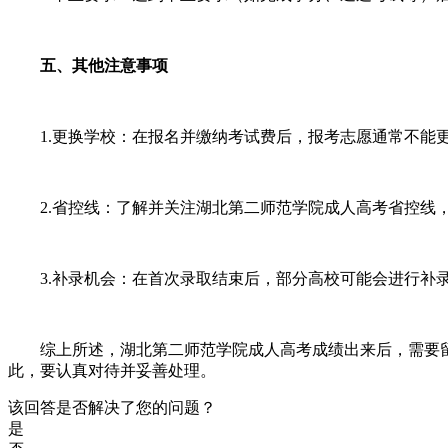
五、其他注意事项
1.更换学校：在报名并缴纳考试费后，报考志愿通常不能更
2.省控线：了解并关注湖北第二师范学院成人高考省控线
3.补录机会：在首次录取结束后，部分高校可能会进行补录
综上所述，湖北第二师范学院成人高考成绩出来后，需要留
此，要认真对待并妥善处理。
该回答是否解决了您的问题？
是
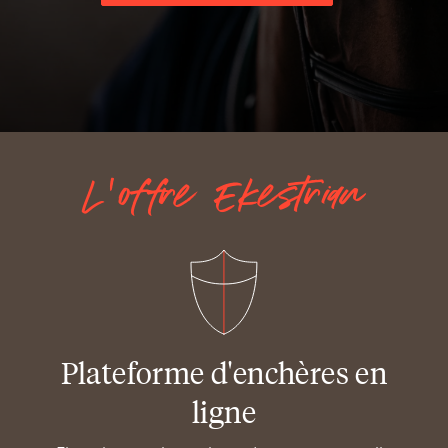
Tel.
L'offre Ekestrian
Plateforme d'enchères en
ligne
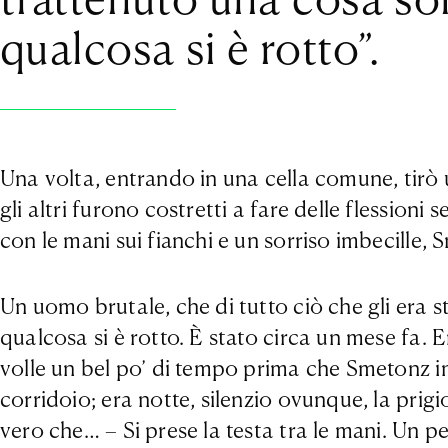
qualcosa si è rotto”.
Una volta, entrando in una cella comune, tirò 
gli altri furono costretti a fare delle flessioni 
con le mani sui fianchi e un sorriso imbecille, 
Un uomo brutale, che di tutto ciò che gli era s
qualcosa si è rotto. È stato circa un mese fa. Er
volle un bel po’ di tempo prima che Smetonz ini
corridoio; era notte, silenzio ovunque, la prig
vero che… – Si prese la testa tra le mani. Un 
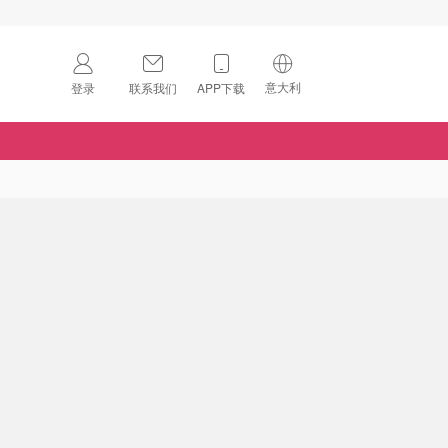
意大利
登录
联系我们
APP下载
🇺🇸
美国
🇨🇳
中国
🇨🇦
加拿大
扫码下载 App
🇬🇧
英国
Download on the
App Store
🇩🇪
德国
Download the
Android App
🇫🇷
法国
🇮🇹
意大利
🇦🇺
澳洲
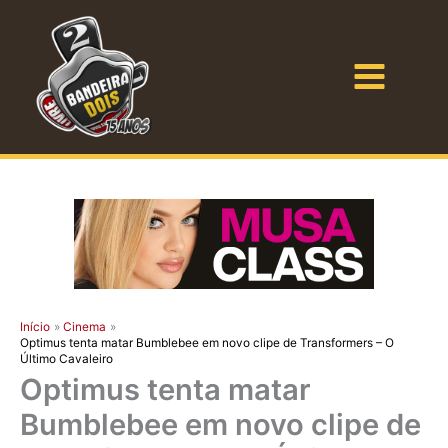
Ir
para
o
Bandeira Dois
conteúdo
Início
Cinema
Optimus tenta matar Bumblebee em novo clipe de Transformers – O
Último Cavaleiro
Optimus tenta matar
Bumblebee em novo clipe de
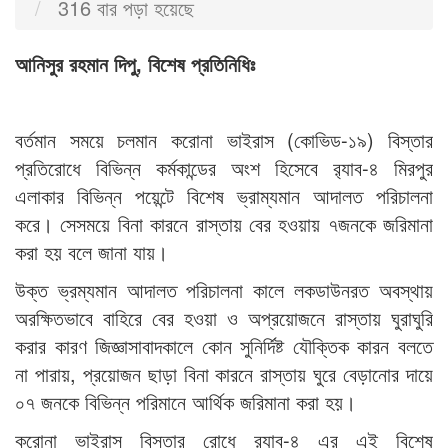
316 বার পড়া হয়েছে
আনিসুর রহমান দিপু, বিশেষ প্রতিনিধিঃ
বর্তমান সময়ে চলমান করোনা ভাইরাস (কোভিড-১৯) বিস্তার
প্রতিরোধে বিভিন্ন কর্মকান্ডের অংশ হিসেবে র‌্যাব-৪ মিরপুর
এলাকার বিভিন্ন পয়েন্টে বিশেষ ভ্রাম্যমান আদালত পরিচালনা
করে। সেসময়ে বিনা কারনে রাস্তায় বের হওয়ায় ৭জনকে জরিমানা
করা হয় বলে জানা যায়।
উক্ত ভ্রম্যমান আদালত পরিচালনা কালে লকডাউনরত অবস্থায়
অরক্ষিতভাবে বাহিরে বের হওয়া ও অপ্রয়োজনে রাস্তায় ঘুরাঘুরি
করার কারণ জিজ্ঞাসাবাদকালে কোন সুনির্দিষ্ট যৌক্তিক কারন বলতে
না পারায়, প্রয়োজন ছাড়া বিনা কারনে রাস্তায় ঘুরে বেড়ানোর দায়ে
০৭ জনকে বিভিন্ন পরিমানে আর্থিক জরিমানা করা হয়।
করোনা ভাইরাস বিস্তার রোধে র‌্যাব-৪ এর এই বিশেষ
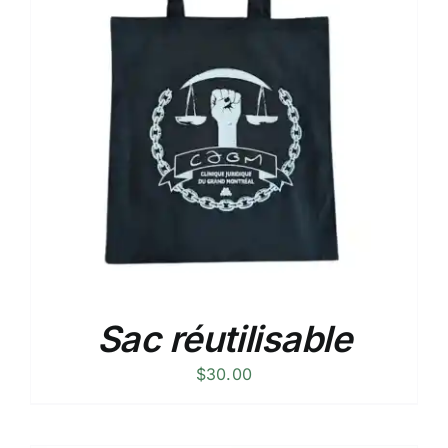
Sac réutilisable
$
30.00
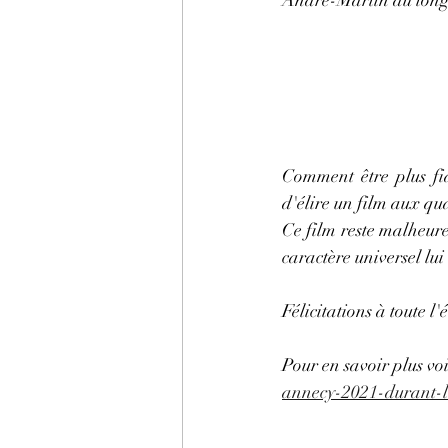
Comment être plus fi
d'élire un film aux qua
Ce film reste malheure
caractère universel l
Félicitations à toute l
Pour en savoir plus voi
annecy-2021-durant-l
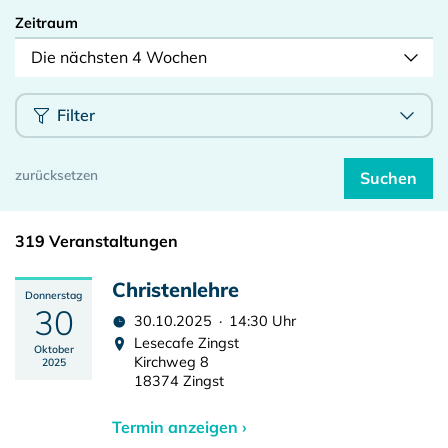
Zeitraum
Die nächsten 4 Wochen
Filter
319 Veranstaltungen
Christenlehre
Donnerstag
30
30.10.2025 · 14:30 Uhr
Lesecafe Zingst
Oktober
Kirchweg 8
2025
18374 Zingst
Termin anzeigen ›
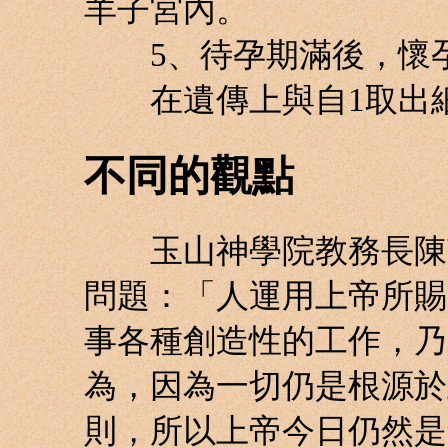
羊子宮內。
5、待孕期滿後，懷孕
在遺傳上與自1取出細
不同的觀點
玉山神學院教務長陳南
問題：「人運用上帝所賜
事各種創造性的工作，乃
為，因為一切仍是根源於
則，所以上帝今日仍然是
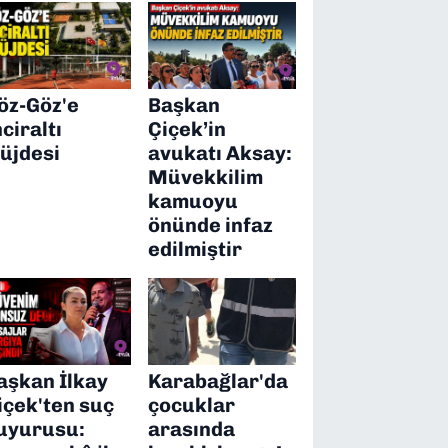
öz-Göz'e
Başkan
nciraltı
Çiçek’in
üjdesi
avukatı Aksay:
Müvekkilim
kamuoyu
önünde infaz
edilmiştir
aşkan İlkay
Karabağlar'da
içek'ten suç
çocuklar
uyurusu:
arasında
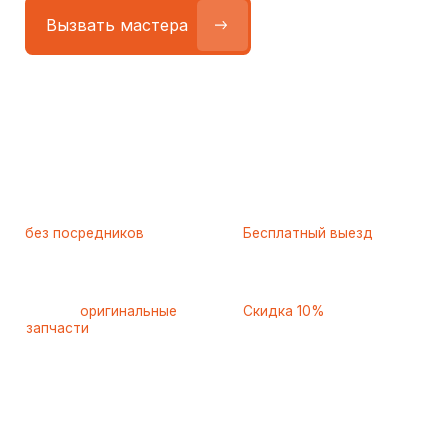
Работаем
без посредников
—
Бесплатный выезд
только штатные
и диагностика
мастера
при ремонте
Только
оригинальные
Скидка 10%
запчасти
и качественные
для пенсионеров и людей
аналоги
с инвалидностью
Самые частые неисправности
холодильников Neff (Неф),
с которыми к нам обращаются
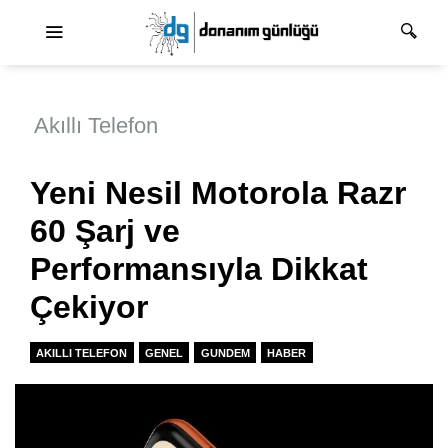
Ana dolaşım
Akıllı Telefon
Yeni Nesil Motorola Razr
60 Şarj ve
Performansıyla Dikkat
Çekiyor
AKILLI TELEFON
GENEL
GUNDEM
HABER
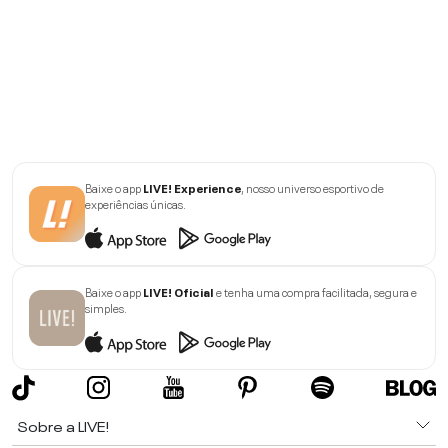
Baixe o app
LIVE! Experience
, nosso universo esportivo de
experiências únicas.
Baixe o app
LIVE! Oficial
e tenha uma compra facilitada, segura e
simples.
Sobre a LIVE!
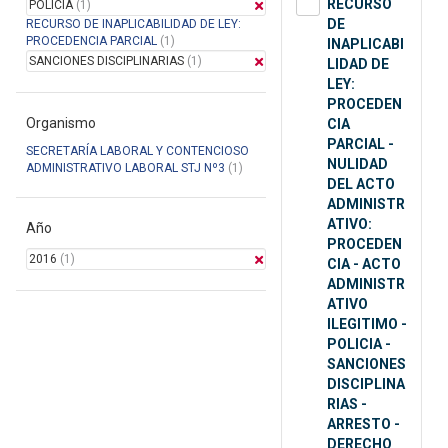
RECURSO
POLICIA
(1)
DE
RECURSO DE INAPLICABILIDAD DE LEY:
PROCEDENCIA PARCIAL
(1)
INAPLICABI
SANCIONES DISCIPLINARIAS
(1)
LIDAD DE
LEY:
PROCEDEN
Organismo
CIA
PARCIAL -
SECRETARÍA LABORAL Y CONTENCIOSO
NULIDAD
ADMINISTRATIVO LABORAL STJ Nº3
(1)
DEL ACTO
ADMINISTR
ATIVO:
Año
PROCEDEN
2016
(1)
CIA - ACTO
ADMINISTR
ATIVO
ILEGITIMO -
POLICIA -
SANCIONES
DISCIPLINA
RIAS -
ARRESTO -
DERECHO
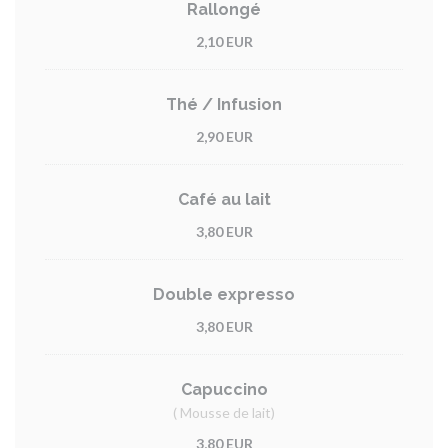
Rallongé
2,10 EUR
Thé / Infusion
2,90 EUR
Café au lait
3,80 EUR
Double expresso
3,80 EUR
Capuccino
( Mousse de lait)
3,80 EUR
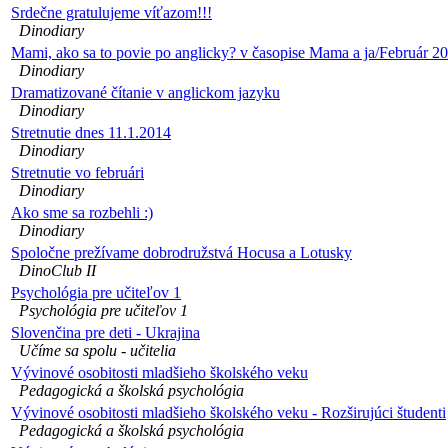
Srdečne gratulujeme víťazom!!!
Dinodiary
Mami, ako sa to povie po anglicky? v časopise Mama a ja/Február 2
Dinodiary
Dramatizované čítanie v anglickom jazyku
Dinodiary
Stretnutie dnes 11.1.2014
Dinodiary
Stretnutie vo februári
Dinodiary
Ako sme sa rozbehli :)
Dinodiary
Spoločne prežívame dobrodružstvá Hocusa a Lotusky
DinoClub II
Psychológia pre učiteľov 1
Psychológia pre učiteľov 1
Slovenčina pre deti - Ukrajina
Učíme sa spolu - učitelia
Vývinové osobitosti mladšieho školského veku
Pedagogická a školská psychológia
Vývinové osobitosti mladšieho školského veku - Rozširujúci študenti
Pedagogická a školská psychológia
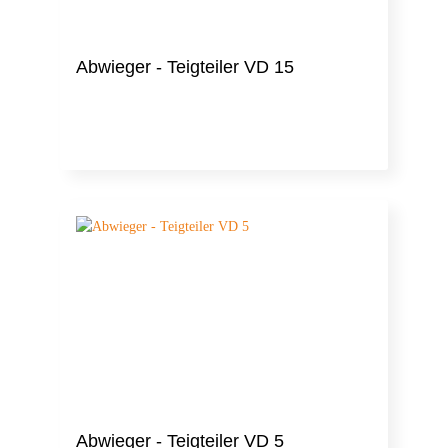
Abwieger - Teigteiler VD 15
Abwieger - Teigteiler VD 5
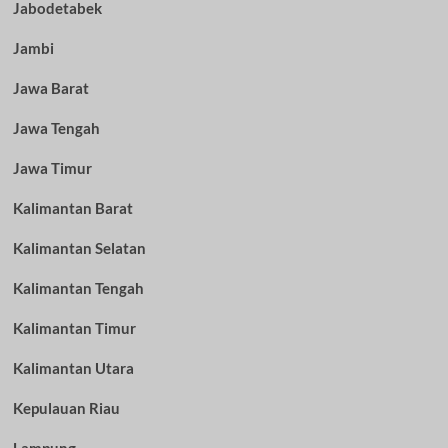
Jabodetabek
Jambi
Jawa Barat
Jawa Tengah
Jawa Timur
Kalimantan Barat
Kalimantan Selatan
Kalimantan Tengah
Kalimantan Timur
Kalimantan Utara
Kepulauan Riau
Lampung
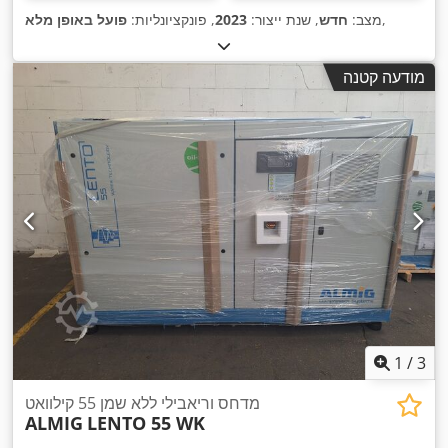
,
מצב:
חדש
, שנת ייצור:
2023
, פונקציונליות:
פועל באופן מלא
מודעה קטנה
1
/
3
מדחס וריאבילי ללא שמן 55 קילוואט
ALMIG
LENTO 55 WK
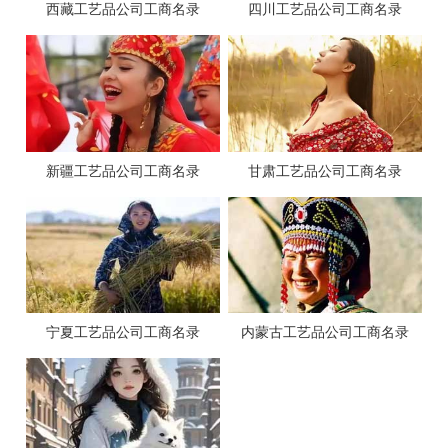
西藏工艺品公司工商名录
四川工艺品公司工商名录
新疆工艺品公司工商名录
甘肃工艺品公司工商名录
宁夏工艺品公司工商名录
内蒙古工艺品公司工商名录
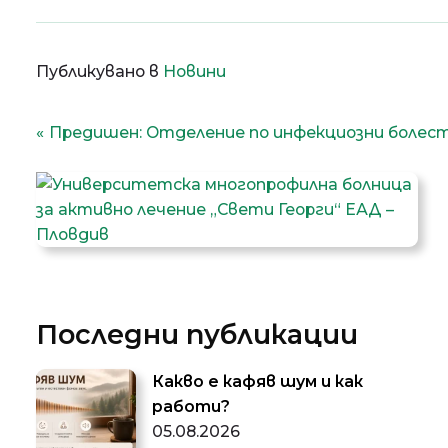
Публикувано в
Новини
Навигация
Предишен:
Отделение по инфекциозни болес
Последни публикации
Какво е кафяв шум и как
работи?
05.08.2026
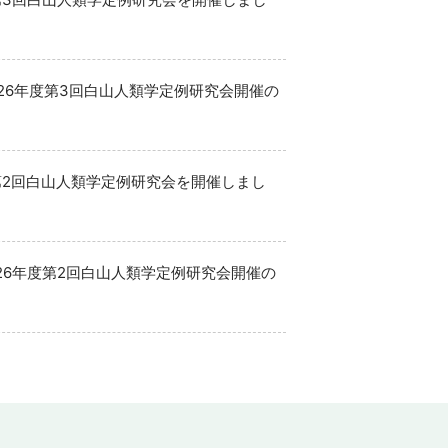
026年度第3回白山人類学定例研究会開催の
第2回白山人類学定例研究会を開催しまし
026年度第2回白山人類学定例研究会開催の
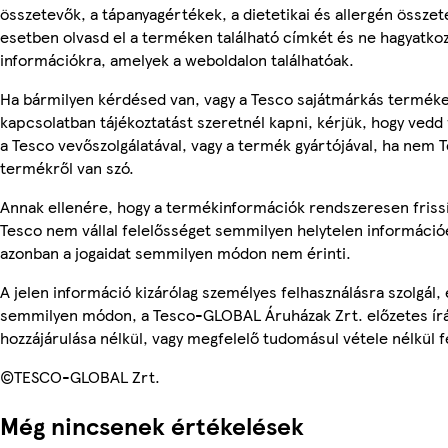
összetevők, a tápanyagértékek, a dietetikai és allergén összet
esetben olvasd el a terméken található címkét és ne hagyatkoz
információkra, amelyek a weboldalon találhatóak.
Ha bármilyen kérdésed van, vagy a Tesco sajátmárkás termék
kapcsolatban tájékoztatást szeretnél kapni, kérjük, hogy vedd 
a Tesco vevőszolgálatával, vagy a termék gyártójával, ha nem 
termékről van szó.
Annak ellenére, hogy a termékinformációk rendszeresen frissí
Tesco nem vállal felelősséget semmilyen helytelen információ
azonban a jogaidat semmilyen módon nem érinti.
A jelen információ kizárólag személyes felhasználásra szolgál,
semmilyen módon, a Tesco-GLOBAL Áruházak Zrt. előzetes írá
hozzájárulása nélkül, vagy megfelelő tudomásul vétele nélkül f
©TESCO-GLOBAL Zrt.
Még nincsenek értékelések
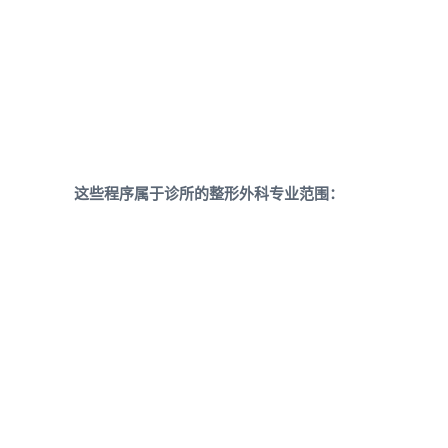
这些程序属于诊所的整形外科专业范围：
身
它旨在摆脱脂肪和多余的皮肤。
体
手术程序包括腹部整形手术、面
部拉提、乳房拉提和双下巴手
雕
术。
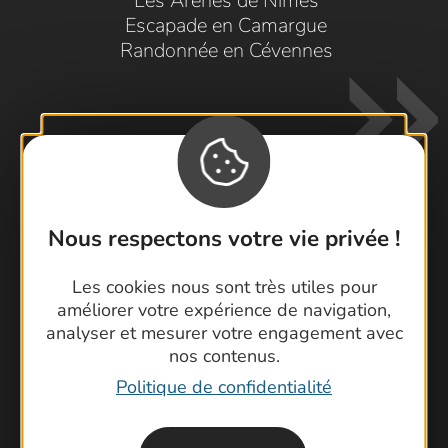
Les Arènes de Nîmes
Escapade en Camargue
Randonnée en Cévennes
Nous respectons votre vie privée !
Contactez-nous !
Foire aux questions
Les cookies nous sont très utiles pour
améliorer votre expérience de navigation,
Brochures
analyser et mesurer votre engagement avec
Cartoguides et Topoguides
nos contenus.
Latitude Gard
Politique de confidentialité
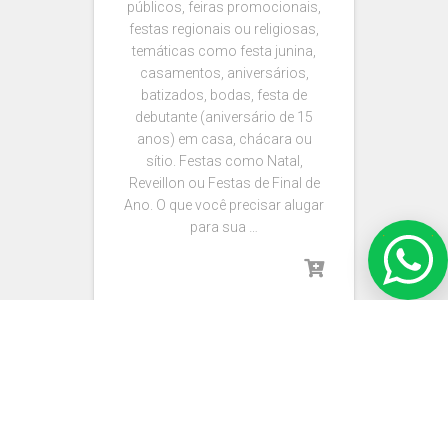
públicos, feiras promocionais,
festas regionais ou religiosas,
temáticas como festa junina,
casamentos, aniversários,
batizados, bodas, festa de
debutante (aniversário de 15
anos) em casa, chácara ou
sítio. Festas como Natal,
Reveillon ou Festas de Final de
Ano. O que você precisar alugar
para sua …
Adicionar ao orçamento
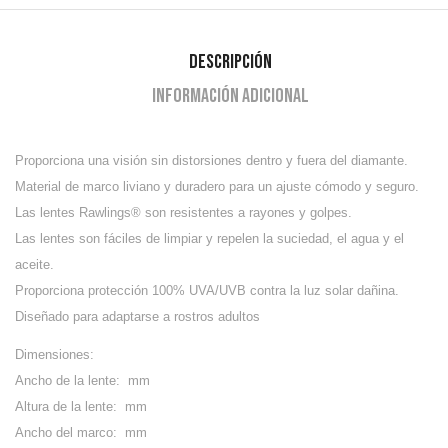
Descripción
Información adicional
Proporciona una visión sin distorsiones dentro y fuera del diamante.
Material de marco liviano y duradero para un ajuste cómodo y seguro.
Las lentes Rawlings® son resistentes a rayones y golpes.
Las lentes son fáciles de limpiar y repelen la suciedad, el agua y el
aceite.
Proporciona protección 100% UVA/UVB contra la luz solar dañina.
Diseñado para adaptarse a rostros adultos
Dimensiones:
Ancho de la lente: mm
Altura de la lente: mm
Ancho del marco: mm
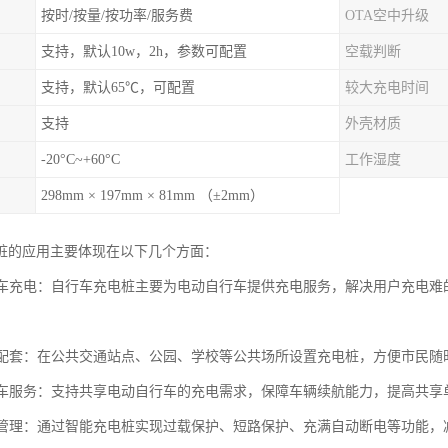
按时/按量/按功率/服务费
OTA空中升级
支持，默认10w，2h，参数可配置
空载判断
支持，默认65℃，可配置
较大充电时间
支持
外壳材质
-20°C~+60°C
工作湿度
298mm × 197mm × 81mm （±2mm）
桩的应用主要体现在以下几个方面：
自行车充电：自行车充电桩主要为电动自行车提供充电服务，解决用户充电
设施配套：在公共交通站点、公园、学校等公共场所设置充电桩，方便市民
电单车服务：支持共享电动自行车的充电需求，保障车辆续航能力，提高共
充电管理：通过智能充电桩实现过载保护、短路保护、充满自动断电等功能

********

WORK TASK:
Retype the records above exactly, starting at the line that contains "temáticas como festa" and going through the last line, and leave out any pictures.

RESPONSE FOR THIS EXERCISE:
temáticas como festa junina,
casamentos, aniversários,
batizados, bodas, festa de
debutante (aniversário de 15
anos) em casa, chácara ou
sítio. Festas como Natal,
Reveillon ou Festas de Final de
Ano. O que você precisar alugar
para sua …
Adicionar ao orçamento
Descripción
Información adicional
Proporciona una visión sin distorsiones dentro y fuera del diamante.
Material de marco liviano y duradero para un ajuste cómodo y seguro.
Las lentes Rawlings® son resistentes a rayones y golpes.
Las lentes son fáciles de limpiar y repelen la suciedad, el agua y el
aceite.
Proporciona protección 100% UVA/UVB contra la luz solar dañina.
Diseñado para adaptarse a rostros adultos
Dimensiones:
Ancho de la lente: mm
Altura de la lente: mm
Ancho del marco: mm
按时/按量/按功率/服务费
OTA空中升级
支持，默认10w，2h，参数可配置
空载判断
支持，默认65℃，可配置
较大充电时间
支持
外壳材质
-20°C~+60°C
工作湿度
298mm × 197mm × 81mm （±2mm）
桩的应用主要体现在以下几个方面：
自行车充电：自行车充电桩主要为电动自行车提供充电服务，解决用户充电
设施配套：在公共交通站点、公园、学校等公共场所设置充电桩，方便市民
电单车服务：支持共享电动自行车的充电需求，保障车辆续航能力，提高共
充电管理：通过智能充电桩实现过载保护、短路保护、充满自动断电等功能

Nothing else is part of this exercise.